* HOW TO COMPLETE THIS TASK
Check each line of the entries. Copy the ones that contain the string "doctor".

* MATERIAL PROVIDED
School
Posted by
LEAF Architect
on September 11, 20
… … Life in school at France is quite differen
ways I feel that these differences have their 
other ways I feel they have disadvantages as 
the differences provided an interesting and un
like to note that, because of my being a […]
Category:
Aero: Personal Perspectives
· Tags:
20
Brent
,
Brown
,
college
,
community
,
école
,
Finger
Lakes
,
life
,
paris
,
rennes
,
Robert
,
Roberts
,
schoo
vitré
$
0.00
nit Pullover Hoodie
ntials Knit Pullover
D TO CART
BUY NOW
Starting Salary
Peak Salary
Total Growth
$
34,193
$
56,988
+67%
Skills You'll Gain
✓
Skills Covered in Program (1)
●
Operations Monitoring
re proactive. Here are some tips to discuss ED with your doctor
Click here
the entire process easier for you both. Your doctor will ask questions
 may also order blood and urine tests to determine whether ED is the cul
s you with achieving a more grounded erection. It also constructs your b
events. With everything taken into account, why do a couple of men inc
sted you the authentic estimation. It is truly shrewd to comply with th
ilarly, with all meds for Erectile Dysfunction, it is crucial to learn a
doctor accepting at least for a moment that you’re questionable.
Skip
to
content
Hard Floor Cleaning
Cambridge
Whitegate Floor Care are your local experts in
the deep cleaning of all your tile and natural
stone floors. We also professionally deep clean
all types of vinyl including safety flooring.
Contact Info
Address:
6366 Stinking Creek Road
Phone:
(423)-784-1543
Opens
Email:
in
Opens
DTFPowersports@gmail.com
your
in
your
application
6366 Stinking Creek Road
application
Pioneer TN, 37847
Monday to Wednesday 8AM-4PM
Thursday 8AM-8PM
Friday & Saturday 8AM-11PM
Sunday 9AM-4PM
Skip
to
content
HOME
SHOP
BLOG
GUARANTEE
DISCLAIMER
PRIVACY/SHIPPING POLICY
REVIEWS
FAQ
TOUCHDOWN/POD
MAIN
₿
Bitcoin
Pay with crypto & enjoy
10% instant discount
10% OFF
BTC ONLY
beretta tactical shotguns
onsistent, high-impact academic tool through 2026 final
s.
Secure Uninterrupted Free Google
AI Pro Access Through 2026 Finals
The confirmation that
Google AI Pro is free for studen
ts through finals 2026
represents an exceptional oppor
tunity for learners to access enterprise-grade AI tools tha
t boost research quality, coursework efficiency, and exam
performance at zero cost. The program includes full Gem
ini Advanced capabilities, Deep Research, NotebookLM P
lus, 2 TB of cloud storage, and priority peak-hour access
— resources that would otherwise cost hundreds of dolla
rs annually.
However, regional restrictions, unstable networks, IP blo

* RESULT
re proactive. Here are some tips to discuss ED with your doctor
the entire process easier for you both. Your doctor will ask questions
doctor accepting at least for a moment that you’re questionable.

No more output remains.